I am watching a video on Koopman theory, which is about linear embeddings for nonlinear dynamical systems. The professor giving talk is showing a system described by:
$$ \frac{dx}{dt} = f(x, y, t). $$
This system is the represented as by a linear system
$$ \frac{dx}{dt} \approx \bf{A}x. $$
But the professor said that while the original system may have multiple fixed points, a linear system only has a single fixed point at the zero vector. By fixed point I assume the Professor is referring to the point at which $\dot{x} = 0$, as we would see in any nonlinear ODE textbook like Strogatz.
I was trying to confirm that linear systems only have a single fixed point. If the matrix $A$ is differentiable, then the vectors in the nullspace of the Jacobian of $A$ would also be fixed points, right? Perhaps the video will go on to talk about some constraints on the matrix given a Koopman type problem, but that point about linear systems and only a single fixed point made me wonder.

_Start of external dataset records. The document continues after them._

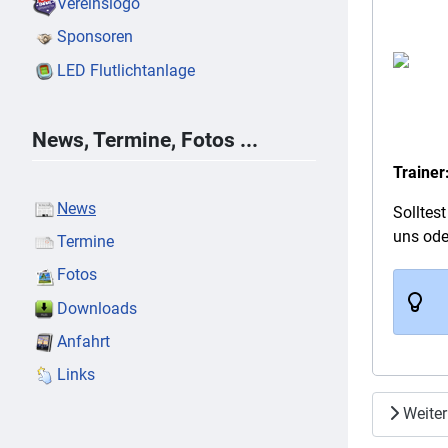
Vereinslogo
Sponsoren
LED Flutlichtanlage
News, Termine, Fotos ...
Trainer
News
Solltes
uns ode
Termine
Fotos
Downloads
Anfahrt
Links
Weiter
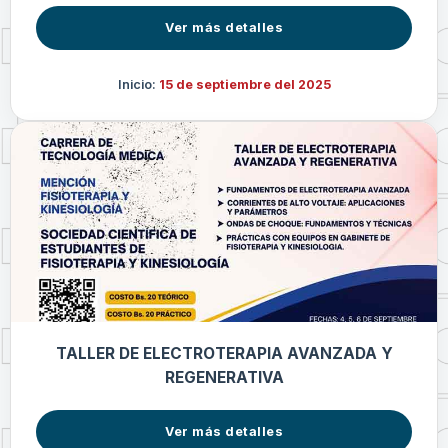
Ver más detalles
Inicio:
15 de septiembre del 2025
TALLER DE ELECTROTERAPIA AVANZADA Y
REGENERATIVA
Ver más detalles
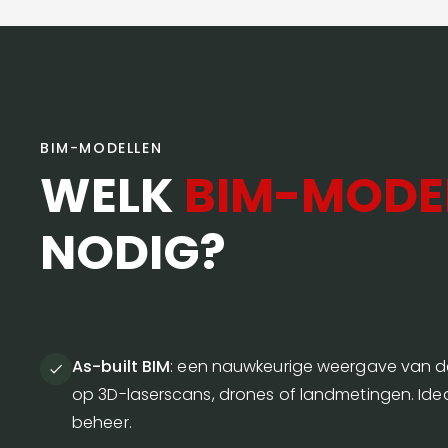
BIM-MODELLEN
WELK
BIM-MODE
NODIG?
As-built BIM
: een nauwkeurige weergave van d
op 3D-laserscans, drones of landmetingen. Ideaa
beheer.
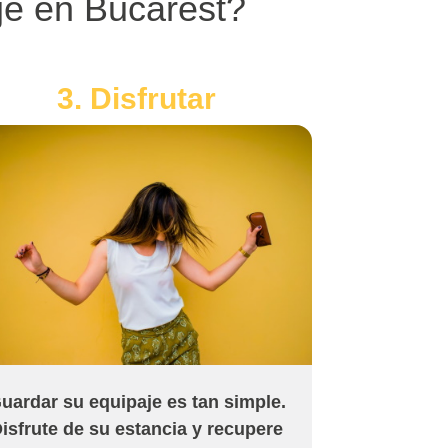
aje en Bucarest?
3. Disfrutar
uardar su equipaje es tan simple.
isfrute de su estancia y recupere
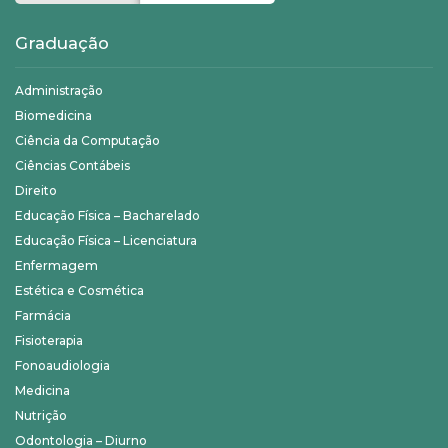
Graduação
Administração
Biomedicina
Ciência da Computação
Ciências Contábeis
Direito
Educação Física – Bacharelado
Educação Física – Licenciatura
Enfermagem
Estética e Cosmética
Farmácia
Fisioterapia
Fonoaudiologia
Medicina
Nutrição
Odontologia – Diurno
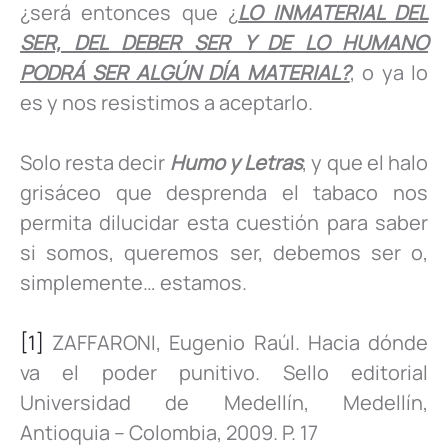
¿será entonces que ¿
LO INMATERIAL DEL
SER, DEL DEBER SER Y DE LO HUMANO
PODRÁ SER ALGÚN DÍA MATERIAL?
, o ya lo
es y nos resistimos a aceptarlo.
Solo resta decir
Humo y Letras
, y que el halo
grisáceo que desprenda el tabaco nos
permita dilucidar esta cuestión para saber
si somos, queremos ser, debemos ser o,
simplemente… estamos.
[1]
ZAFFARONI, Eugenio Raúl. Hacia dónde
va el poder punitivo. Sello editorial
Universidad de Medellín, Medellín,
Antioquia – Colombia, 2009. P. 17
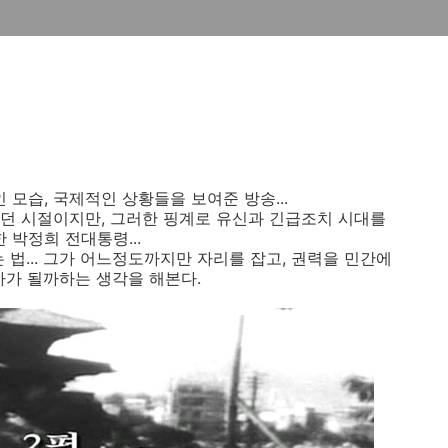
모습, 국제적인 상황들을 보여준 방송...
던 시절이지만, 그러한 핑계로 유신과 긴급조치 시대를
박정희 전대통령...
 법... 그가 어느정도까지만 자리를 잡고, 권력을 민간에
가가 될까하는 생각을 해본다.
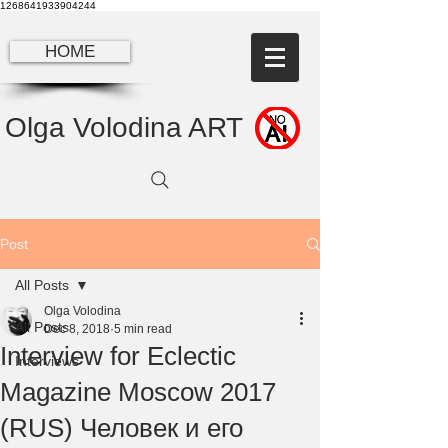
1268641933904244
HOME
Olga Volodina ART
Post
All Posts
Olga Volodina
All Posts
Dec 8, 2018
5 min read
Interview for Eclectic
Interviews
Magazine Moscow 2017
(RUS) Человек и его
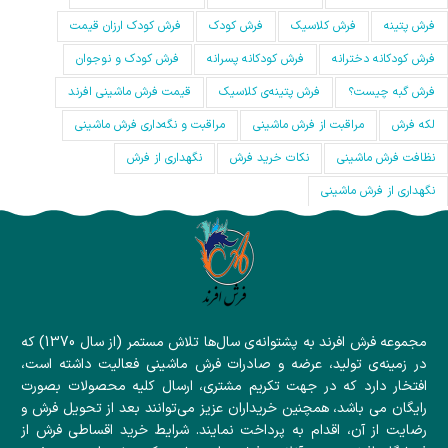
فرش پتینه
فرش کلاسیک
فرش کودک
فرش کودک ارزان قیمت
فرش کودکانه دخترانه
فرش کودکانه پسرانه
فرش کودک و نوجوان
فرش گبه چیست؟
فرش‌ پتینه‌ی کلاسیک
قیمت فرش ماشینی افرند
لکه فرش
مراقبت از فرش ماشینی
مراقبت و نگه‌داری فرش ماشینی
نظافت فرش ماشینی
نکات خرید فرش
نگهداری از فرش
نگهداری از فرش ماشینی
مجموعه فرش افرند به پشتوانه‌ی سال‌ها تلاش مستمر (از سال 1370) که
در زمینه‌ی تولید، عرضه و صادرات فرش ماشینی فعالیت داشته است،
افتخار دارد که در جهت تکریم مشتری، ارسال کلیه محصولات بصورت
رایگان می باشد، همچنین خریداران عزیز می‌توانند بعد از تحویل فرش و
رضایت از آن، اقدام به پرداخت نمایند. شرایط خرید اقساطی فرش از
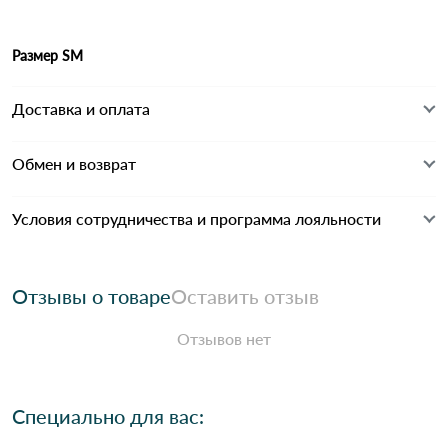
Размер SM
Доставка и оплата
Обмен и возврат
Условия сотрудничества и программа лояльности
Отзывы о товаре
Оставить отзыв
Отзывов нет
Специально для вас:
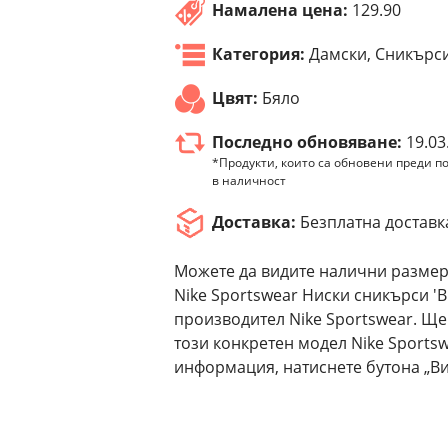
Намалена цена:
129.90
Категория:
Дамски, Сникърс
Цвят:
Бяло
Последно обновяване:
19.03
*Продукти, които са обновени преди по
в наличност
Доставка:
Безплатна доставк
Можете да видите налични размер
Nike Sportswear Ниски сникърси 'B
производител Nike Sportswear. Ще
този конкретен модел Nike Sportsw
информация, натиснете бутона „Ви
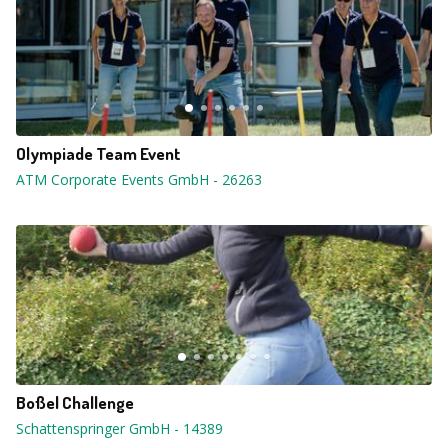
Olympiade Team Event
ATM Corporate Events GmbH
-
26263
Boßel Challenge
Schattenspringer GmbH
-
14389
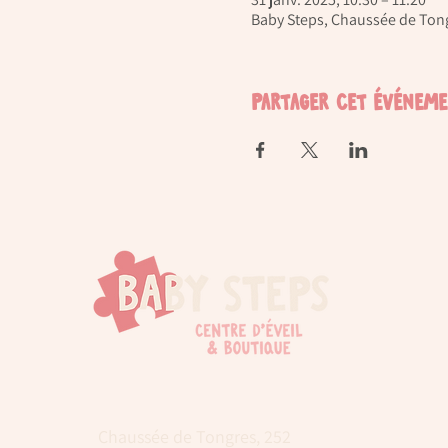
Baby Steps, Chaussée de Tong
Partager cet événem
Chaussée de Tongres, 252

First of all, some clarification: If you perform a linearisation, $A$ is the Jacobian of $f$. It does not have a meaningful Jacobian on its own.
Fixed points occur if and only if $\frac{\mathrm{d}x}{\mathrm{d}t}=0$. Thus, for the linearised system, we have a trivial fixed point for $x=0$, which exists in every case and which is the “single fixed point at the zero vector” your professor is referring to.
There may be non-trivial fixed points, i.e., $x≠0$ such that $\mathbf{A}x=0$. These are per definition eigenvectors of $\mathbf{A}$ with eigenvalue zero. However, the probability of this happening for a random $\mathbf{A}$ is 0. They are therefore not of great concern for techniques based on linearisation, which after all are only approximative anyway. For any linearisation with zero eigenvalue there are plenty of slightly different ones without it, which are almost as good as approximations of the dynamics. Moreover If you look at all linearisations along a trajectory, you usually only need to go a small step into the future to lose a zero eigenvector.